Ich atme Gedanken, während ich den Wald betrete. Doch schon während sich die ersten Äste über mir ausbreiten beruhigt sich mein Puls, meine Schritte werden langsamer und ich spüre, wie die Lasten auf meinen Schultern nach und nach hinter mir zurück bleiben.
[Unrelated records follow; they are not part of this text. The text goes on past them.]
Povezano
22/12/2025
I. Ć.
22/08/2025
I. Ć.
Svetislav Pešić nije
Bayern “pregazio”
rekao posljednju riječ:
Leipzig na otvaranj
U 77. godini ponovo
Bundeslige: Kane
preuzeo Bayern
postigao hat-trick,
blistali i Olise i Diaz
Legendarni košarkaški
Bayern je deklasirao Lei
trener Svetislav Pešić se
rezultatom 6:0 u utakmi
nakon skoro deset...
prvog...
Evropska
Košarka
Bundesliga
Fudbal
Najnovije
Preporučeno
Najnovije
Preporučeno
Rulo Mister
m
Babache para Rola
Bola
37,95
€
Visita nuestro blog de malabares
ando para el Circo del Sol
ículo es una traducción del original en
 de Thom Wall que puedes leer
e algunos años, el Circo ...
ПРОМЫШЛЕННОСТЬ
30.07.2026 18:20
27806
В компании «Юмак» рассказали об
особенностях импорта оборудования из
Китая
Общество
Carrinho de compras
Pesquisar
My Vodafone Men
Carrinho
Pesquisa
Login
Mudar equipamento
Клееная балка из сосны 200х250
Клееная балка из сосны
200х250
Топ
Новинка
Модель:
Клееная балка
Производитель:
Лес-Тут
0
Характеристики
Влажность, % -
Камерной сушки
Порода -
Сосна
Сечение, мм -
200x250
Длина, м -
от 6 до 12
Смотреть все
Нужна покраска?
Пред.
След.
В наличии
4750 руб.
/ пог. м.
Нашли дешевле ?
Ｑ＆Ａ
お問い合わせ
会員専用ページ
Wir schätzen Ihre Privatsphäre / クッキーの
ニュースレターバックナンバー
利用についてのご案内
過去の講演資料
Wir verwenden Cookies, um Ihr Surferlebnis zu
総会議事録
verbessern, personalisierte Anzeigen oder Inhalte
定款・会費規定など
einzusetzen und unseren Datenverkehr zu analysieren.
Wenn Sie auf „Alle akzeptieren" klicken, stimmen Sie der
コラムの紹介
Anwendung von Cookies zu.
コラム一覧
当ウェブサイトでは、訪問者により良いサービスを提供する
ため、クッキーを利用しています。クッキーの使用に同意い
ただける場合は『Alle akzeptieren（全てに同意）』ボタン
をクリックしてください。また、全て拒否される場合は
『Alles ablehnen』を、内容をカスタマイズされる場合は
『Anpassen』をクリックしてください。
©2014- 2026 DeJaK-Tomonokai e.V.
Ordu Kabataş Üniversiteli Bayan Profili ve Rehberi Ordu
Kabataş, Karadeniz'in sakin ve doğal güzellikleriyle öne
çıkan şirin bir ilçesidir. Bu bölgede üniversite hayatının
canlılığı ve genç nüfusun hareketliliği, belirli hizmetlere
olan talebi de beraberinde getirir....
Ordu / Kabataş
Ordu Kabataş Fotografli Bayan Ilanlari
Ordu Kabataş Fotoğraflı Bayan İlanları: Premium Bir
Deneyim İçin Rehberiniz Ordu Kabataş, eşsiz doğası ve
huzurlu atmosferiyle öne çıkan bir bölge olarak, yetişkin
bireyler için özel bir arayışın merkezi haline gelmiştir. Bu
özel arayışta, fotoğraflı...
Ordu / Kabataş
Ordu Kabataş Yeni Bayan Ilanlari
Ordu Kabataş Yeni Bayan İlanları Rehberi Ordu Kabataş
Während ich einen Fuß vor den anderen setze, fallen gelbe Blätter um mich herum zu Boden. Auf ihrem Weg zu mir, rascheln sie wie sanfte Regentropfen in den Bäumen und streicheln meine Seele mit ihrem zarten Tanz aus Wissen und Vergessen. Es ist, als ob sie nur für mich eine weitere Runde durch die Luft drehen, als würden sie mich begrüßen.
Neben mir am Wegesrand huscht eine Maus durch das Dickicht und die Stille des Waldes macht sie zu einer Komposition dieses magischen Moments voller sinneserfüllender Eindrücke. Sie bleibt kurz stehen, dann ist sie wieder verschwunden. So wie die Zeit in diesem Moment stehen zu bleiben scheint.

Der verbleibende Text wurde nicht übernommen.